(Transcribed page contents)
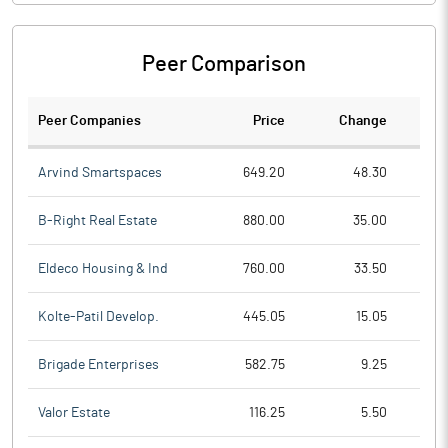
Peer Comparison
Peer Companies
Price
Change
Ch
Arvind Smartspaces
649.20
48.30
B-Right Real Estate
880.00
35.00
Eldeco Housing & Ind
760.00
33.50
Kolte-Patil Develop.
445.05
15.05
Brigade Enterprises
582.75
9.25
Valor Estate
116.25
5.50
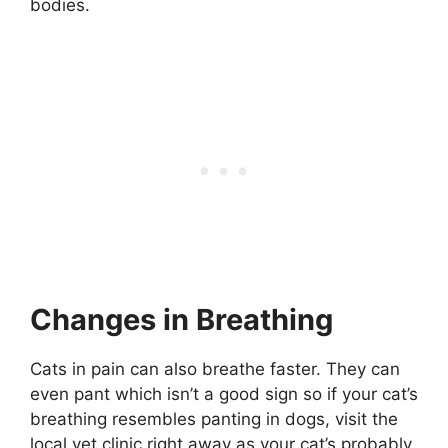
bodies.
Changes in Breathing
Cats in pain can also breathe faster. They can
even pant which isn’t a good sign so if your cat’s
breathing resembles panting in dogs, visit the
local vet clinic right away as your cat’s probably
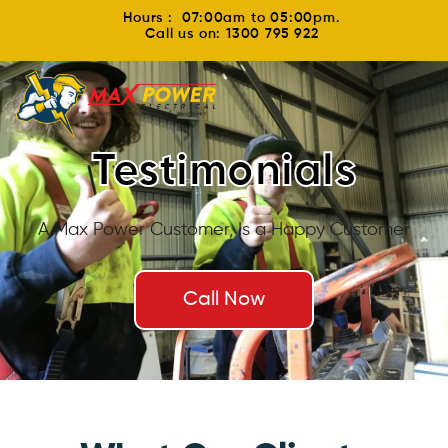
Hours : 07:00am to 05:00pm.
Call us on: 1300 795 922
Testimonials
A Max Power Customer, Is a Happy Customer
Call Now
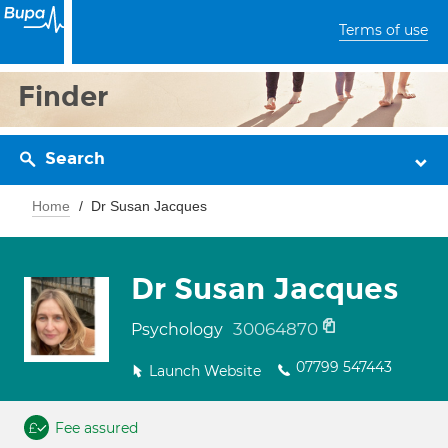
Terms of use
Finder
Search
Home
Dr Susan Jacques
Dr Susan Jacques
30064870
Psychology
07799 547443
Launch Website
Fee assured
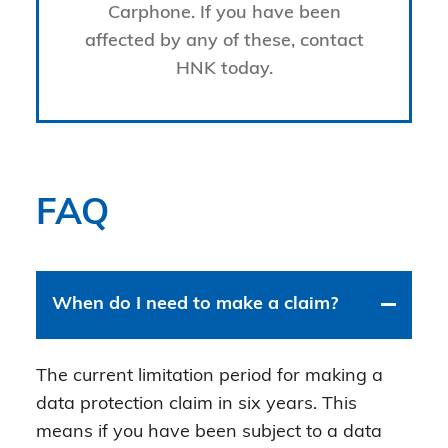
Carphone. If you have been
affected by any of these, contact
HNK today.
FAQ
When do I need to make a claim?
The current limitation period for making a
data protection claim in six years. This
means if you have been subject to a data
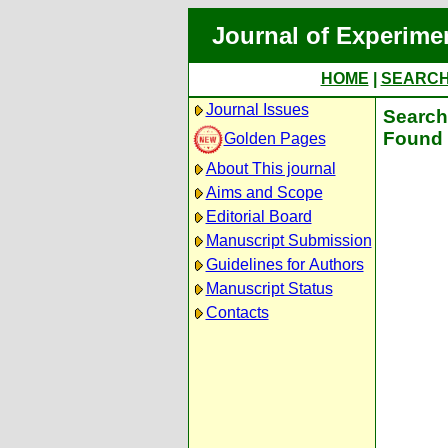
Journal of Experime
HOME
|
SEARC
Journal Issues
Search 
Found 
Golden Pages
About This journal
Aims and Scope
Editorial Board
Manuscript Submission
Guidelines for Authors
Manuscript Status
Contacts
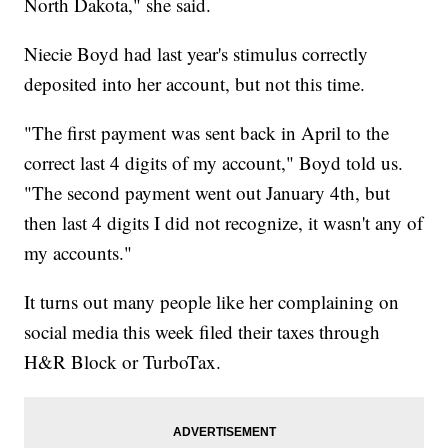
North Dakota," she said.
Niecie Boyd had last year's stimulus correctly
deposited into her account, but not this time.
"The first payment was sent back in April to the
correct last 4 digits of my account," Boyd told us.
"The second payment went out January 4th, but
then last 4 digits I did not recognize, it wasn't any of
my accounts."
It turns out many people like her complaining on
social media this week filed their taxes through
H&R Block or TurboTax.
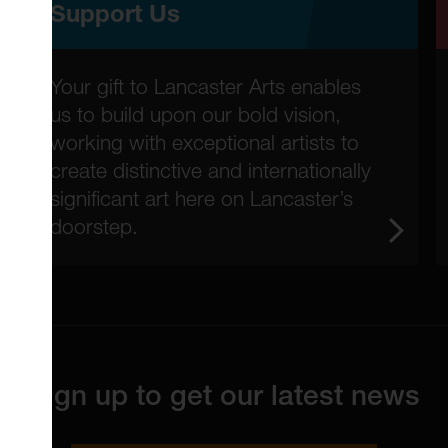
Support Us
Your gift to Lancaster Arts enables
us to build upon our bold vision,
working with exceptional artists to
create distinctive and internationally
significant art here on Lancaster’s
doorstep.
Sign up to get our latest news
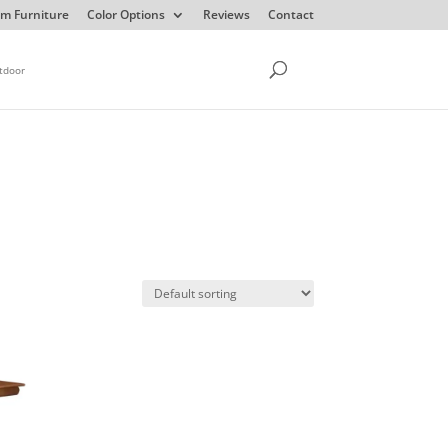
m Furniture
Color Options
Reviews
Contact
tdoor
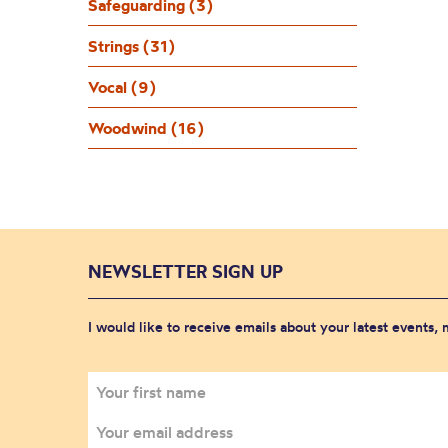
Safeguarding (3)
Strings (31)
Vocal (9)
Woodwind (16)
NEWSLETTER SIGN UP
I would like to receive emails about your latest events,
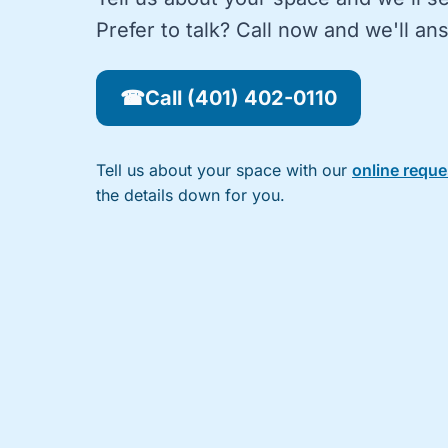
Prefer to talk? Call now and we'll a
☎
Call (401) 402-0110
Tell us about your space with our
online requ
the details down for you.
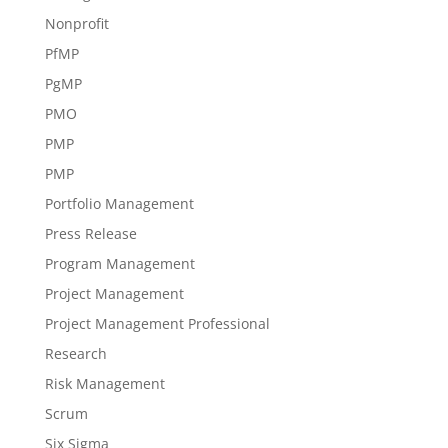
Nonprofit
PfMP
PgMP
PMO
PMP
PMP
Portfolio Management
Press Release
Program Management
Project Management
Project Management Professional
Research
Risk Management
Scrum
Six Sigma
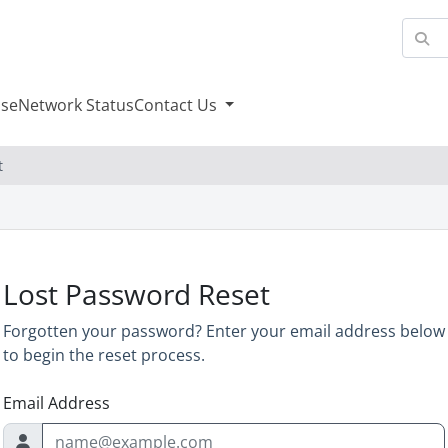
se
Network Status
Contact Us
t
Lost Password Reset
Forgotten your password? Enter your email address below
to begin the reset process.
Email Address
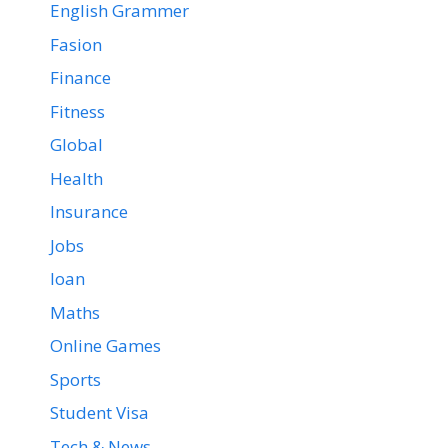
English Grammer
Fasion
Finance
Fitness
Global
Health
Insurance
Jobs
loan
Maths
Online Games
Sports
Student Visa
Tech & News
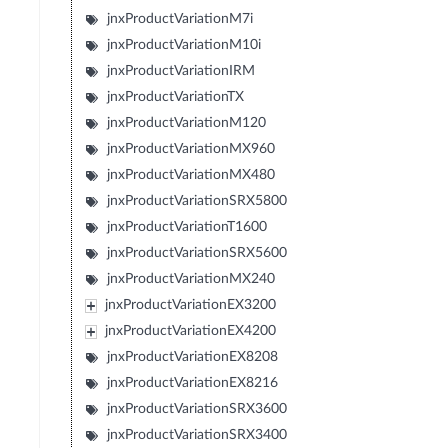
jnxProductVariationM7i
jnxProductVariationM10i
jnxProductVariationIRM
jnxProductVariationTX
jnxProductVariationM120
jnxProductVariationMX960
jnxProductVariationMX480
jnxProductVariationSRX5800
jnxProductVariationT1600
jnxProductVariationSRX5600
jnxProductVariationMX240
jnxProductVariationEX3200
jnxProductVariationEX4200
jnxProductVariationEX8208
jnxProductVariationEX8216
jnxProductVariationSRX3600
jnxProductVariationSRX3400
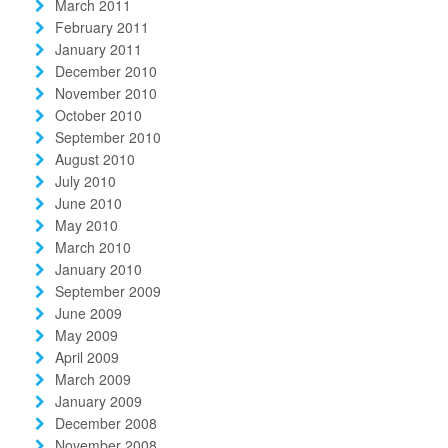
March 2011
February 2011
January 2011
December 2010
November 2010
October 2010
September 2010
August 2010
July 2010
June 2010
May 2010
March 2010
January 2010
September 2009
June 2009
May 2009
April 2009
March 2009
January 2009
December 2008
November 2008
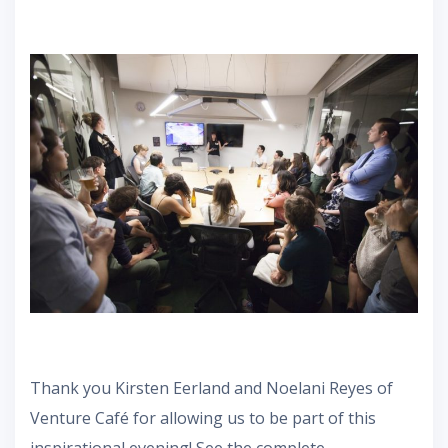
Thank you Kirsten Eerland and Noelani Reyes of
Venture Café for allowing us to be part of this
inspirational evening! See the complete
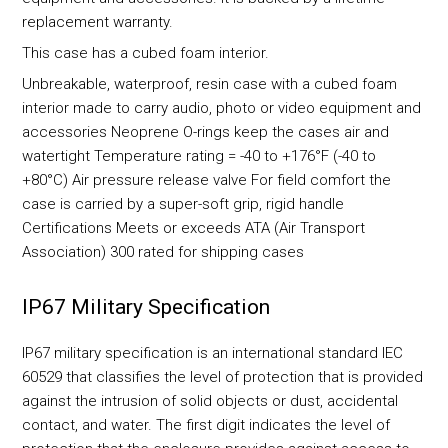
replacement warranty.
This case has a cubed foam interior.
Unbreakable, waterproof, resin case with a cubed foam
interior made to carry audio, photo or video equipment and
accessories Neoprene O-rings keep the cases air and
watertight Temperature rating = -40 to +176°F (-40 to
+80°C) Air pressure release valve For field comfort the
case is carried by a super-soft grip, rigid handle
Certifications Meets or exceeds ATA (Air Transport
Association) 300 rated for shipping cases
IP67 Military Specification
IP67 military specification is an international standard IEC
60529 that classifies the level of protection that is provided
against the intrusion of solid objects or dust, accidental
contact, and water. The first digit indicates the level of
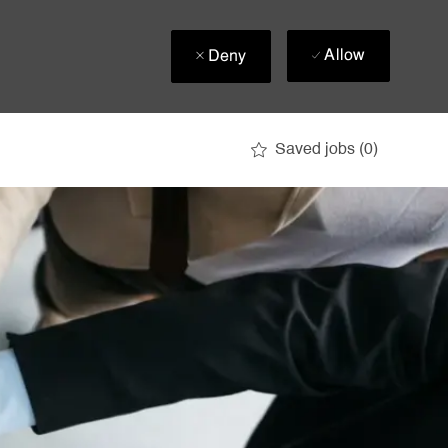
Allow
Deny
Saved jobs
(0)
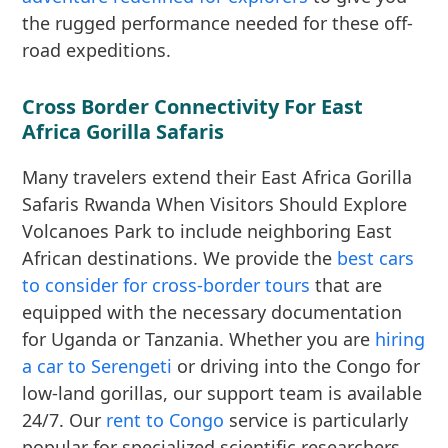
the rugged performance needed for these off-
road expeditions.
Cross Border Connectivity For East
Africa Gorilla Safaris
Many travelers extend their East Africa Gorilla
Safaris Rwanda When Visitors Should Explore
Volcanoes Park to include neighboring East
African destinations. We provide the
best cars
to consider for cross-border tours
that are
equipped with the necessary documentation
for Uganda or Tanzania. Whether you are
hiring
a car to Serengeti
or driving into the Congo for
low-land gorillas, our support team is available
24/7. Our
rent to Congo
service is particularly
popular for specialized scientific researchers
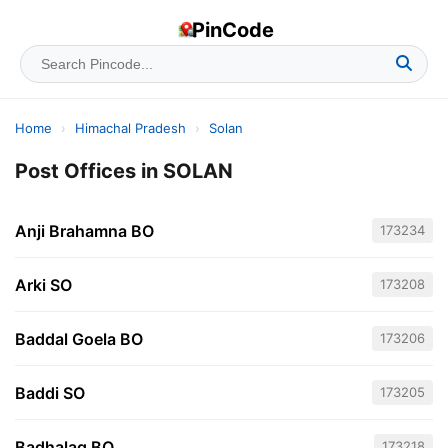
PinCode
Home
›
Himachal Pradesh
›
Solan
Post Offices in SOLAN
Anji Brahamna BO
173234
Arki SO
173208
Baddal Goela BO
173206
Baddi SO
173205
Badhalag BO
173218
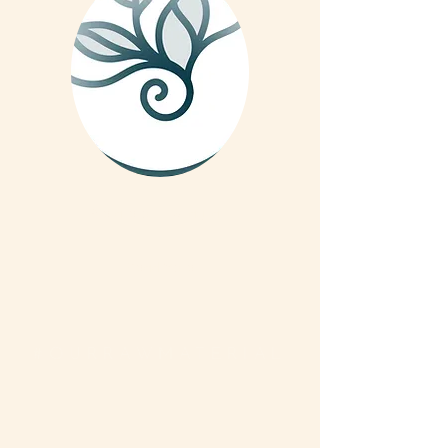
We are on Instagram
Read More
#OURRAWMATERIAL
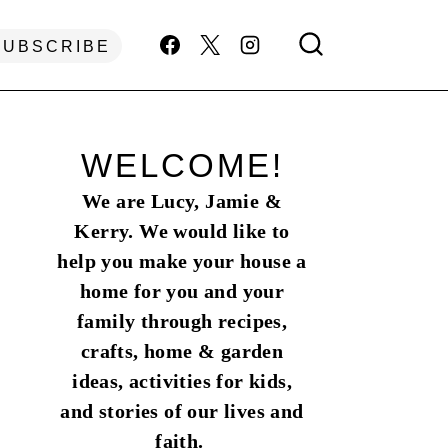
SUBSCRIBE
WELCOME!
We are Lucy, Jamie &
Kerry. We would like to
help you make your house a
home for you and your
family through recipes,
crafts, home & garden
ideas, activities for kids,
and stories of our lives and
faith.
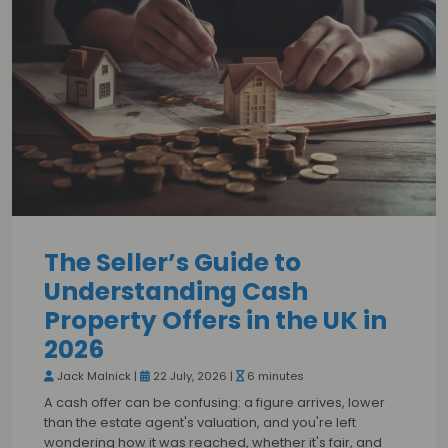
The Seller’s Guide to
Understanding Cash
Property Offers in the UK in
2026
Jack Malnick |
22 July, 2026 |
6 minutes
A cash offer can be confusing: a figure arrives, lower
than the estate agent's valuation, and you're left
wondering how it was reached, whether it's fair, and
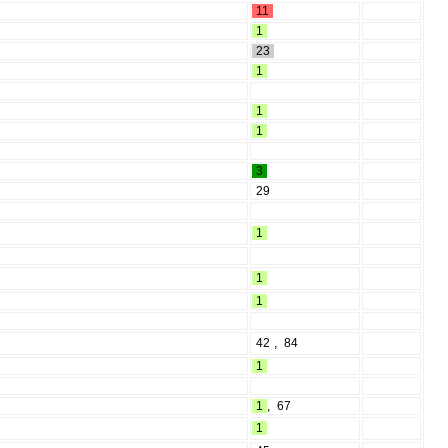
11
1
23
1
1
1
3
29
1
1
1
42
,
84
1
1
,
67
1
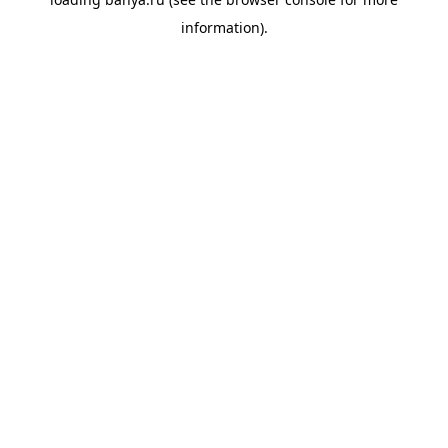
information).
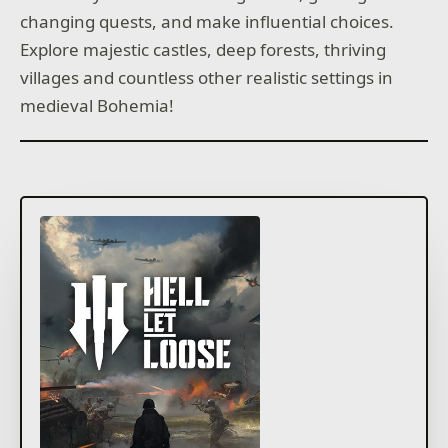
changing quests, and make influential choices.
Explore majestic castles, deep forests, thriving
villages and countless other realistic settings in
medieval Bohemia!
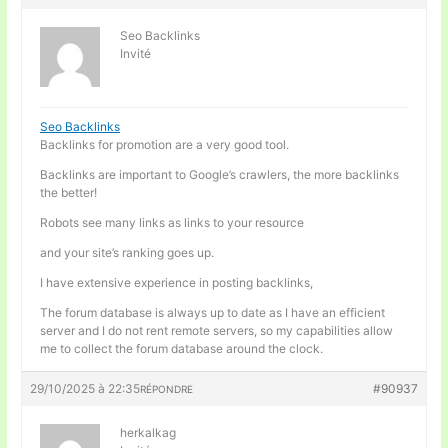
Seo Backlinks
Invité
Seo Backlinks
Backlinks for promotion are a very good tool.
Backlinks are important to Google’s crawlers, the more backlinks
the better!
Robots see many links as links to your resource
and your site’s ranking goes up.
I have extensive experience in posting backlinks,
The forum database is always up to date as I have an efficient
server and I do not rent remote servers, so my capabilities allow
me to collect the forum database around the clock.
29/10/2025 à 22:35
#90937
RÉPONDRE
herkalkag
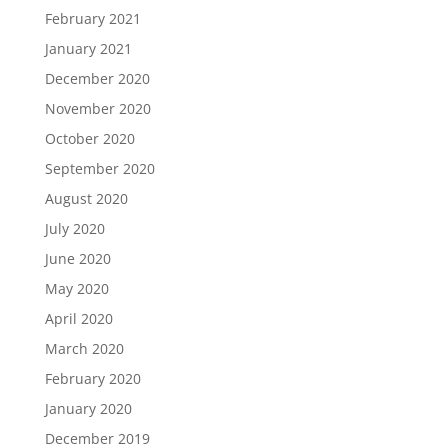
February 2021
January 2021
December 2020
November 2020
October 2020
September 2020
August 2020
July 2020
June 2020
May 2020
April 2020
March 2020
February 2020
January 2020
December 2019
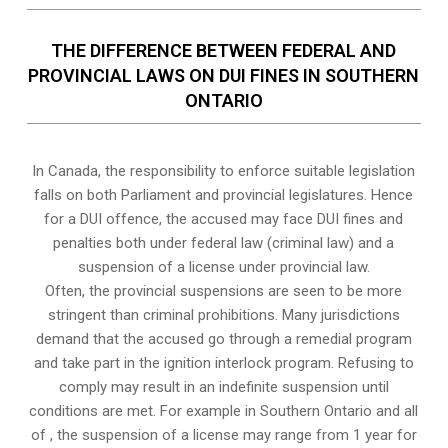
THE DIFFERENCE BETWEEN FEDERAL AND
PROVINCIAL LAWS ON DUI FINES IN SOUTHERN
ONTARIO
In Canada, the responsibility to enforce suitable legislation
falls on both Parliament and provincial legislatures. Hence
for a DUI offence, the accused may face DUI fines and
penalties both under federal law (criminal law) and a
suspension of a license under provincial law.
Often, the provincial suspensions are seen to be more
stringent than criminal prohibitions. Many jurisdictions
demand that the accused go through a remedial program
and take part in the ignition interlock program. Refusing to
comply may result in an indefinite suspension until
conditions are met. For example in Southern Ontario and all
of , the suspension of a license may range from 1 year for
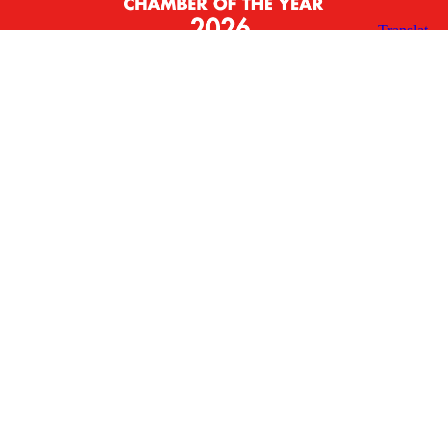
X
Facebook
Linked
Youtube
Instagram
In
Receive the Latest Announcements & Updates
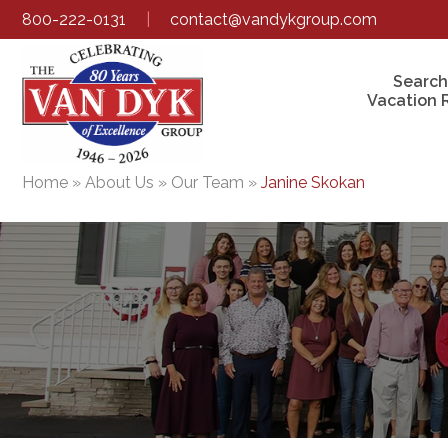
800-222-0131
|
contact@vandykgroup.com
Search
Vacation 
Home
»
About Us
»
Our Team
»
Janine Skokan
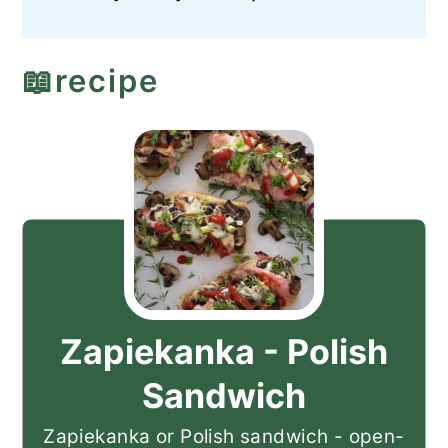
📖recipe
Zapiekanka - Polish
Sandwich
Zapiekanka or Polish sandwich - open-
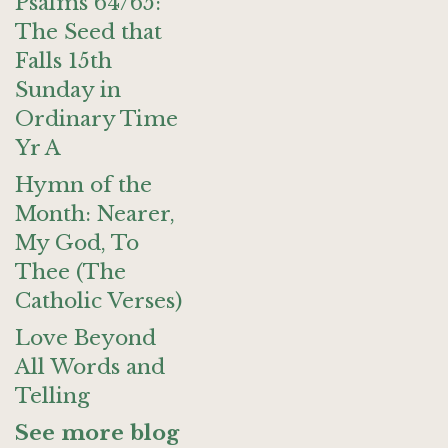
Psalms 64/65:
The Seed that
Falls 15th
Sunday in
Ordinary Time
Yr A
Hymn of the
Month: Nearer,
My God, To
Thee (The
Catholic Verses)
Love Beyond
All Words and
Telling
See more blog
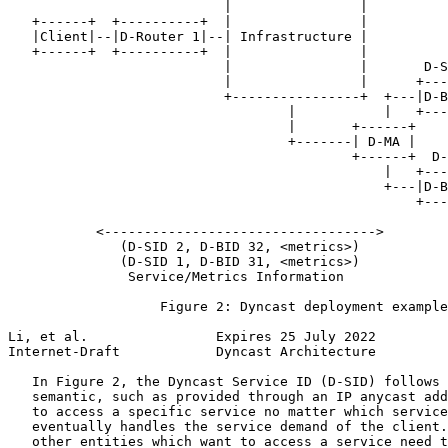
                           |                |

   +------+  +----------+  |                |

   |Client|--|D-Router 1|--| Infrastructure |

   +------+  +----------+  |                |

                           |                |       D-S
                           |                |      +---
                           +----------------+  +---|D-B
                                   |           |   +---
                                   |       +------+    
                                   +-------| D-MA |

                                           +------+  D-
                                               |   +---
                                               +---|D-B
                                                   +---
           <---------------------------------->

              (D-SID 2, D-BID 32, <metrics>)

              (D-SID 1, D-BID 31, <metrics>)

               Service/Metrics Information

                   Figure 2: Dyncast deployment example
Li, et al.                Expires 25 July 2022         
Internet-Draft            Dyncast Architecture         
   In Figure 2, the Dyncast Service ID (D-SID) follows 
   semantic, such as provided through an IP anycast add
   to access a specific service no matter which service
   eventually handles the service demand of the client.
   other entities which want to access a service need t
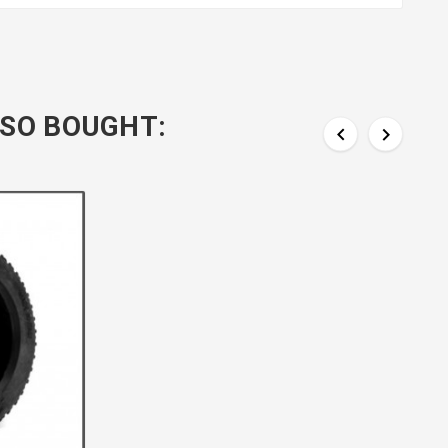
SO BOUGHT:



§ **ABOUT THIS EXERCISE**:
From the entries above, show each line that includes the string "December".

§ **PROBLEM SOLUTION**:
December 2010
December 2008
December 2020
December 2019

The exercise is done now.